Sunday, April 21, 2013

Working with Anger (and other Strong Emotions)

On the American Buddhists group on the Insight Timer app, a question came up about dealing with strong emotions.  In particular, this colleague asked,  "How do I apply the peace of mind I feel while meditating when I finish my session?  I have anger issues."


There's obviously not one single answer nor is there a simple answer (well, there is - it's practice and time, but that's not a very satisfactory answer at the moment you're feeling the anger). 

In the Buddhist view, emotions have two properties that are co-emergent - wisdom and confusion. That is, when you are feeling an emotion, there is an aspect of wisdom behind it. With anger, it's usually the recognition that something isn't right. The problem is that co-emerging with the wisdom is also ignorance/confusion/clinging - we feel the anger and then (1) believe we have to DO something because of it, (2) believe that our story about it is somehow "real," and (3) our clarity of thinking often gets impaired, so we act unskillfully. So when you are seized by anger, can you separate the wisdom part out from the ignorance part? Can you allow yourself to feel it but not feel the need to act, at least until you've considered what would be a skillful action?

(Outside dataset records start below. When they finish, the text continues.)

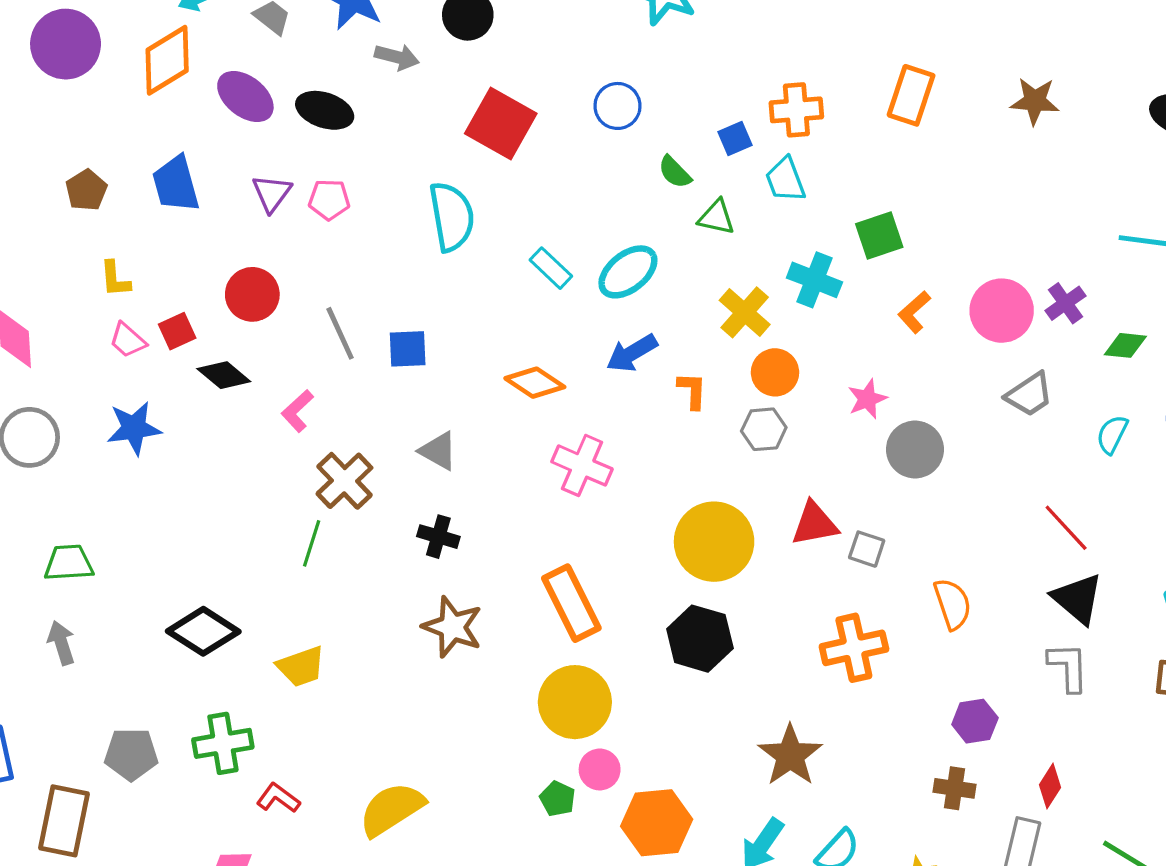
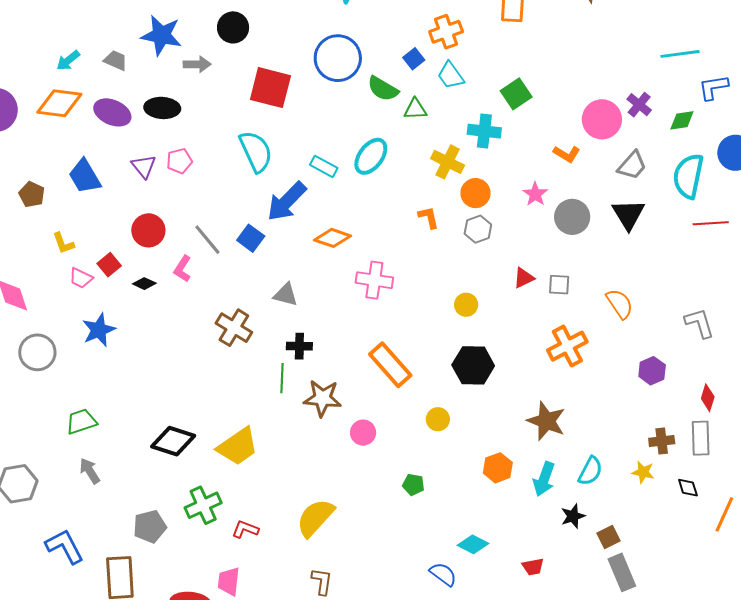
orange diamond: (167, 60) -> (59, 103), turned 54
blue circle: (618, 106) -> (338, 58), size x1.6
green semicircle: (675, 172) -> (383, 89), size x1.4
orange L-shape: (914, 312) -> (567, 154), moved, turned -92
blue square: (408, 349) -> (251, 238), turned -36
blue arrow: (632, 353) -> (287, 201), moved, size x1.4
black diamond: (224, 375) -> (144, 284), size x0.7
pink L-shape: (297, 411) -> (183, 269), moved
cyan semicircle: (1112, 434) -> (688, 176), size x1.8
red triangle: (815, 524) -> (524, 278), size x0.7
red line: (1066, 528) -> (711, 223), moved, turned -36
yellow circle: (714, 542) -> (466, 305), size x0.5
green line: (312, 543) -> (282, 378), moved
black triangle: (1078, 599) -> (628, 214), moved, turned 33
yellow trapezoid: (301, 667) -> (238, 446), size x1.4
yellow circle: (575, 702) -> (438, 419), moved, size x0.5
pink circle: (600, 769) -> (363, 433), moved
brown cross: (955, 788) -> (662, 441), moved
orange hexagon: (657, 823) -> (498, 468), moved, size x0.7

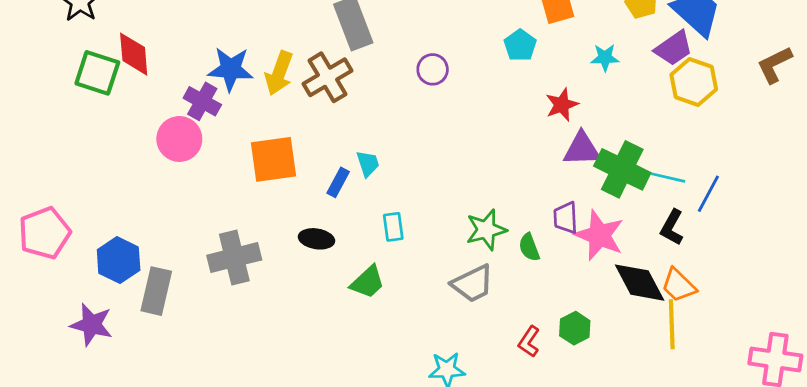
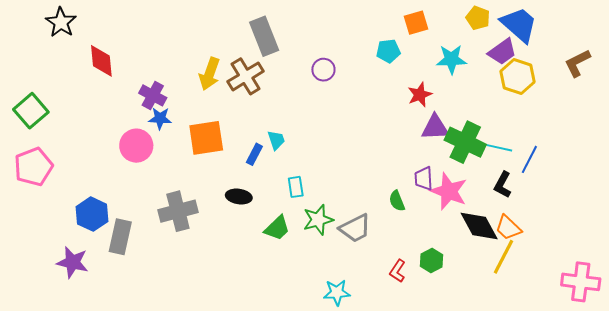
cyan pentagon: (520, 45) -> (388, 51), turned 30
cyan star: (605, 58) -> (451, 59), size x1.4
blue star: (231, 69) -> (160, 118), moved, size x0.7
green square: (97, 73) -> (31, 111), moved, turned 32
pink circle: (179, 139) -> (136, 146), moved
green star: (486, 230) -> (318, 220), moved
pink pentagon: (45, 233) -> (33, 167), moved
yellow line: (672, 324) -> (503, 257), turned 30

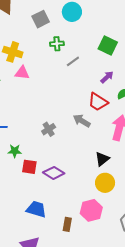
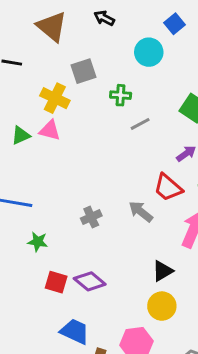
gray square: (41, 19) -> (83, 71), moved
pink triangle: (22, 73) -> (50, 130), moved
red square: (29, 167) -> (56, 282), moved
blue trapezoid: (36, 209) -> (75, 331), moved

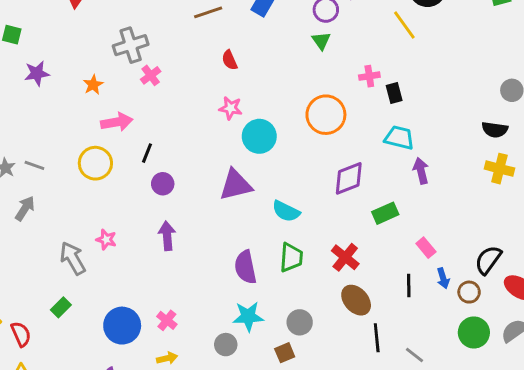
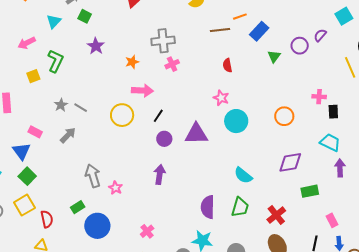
green triangle: (321, 41) -> (274, 56), moved
purple star: (37, 73) -> (96, 46), turned 30
orange circle: (326, 115) -> (284, 116), size x0.7
purple triangle: (236, 185) -> (196, 134), moved
pink star: (106, 239) -> (115, 188), moved
blue circle: (122, 326) -> (97, 226), moved

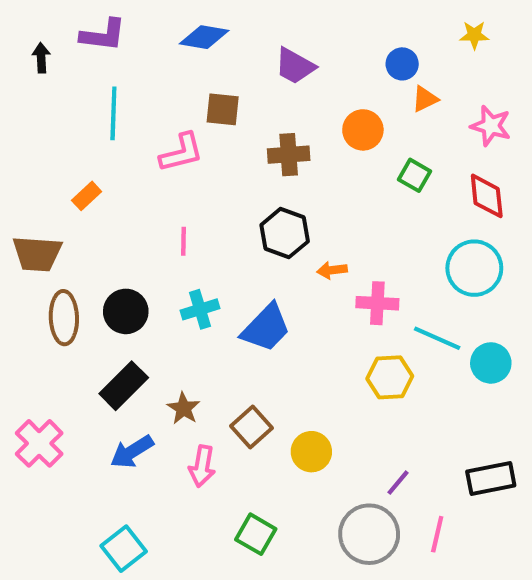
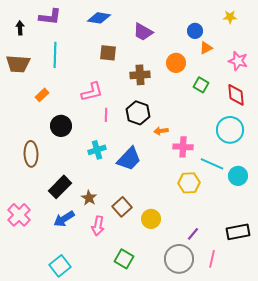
pink L-shape: (181, 153) -> (92, 92), moved
pink line: (184, 241) -> (106, 115), moved
brown trapezoid: (37, 254) -> (18, 64), moved
black circle: (126, 311) -> (61, 126), moved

Another way of thinking about using what you find in meditation in the moment may be to focus on the gaps. This is kind of hard to explain in words, especially if you haven't really noticed it in your practice yet, but one thing many people notice in their mindfulness meditation is that there are actually spaces between thoughts, feelings, and impulses to act. In our normal lives we usually just let them run together so that they not only feel continuous, but they feel causal - you said that which caused me to feel this which caused me to say that. But in truth, there can be a gap between all of these parts. Can you find it in the moment? Focusing on that gap can greatly lessen the intensity with which you feel the anger, or can lessen the intensity with which you feel you must react to the feeling or the other person.

These are not the only approaches one could take (e.g., you could try to find compassion for the person annoying you, but I think that's really not realistic for someone struggling with anger issues). You also might want to stop trying to achieve peacefulness in your meditations, and instead begin to do mindfulness of feelings, seeing where anger comes from and where it goes. If you're only using meditation to try to achieve a special state (i.e., peace of mind), then you're not getting everything out of it that you could.  In a sense, meditation doesn't really get "rid" of anything we feel, but it can help us to not be so caught by the feelings that we feel trapped into a habitual pattern.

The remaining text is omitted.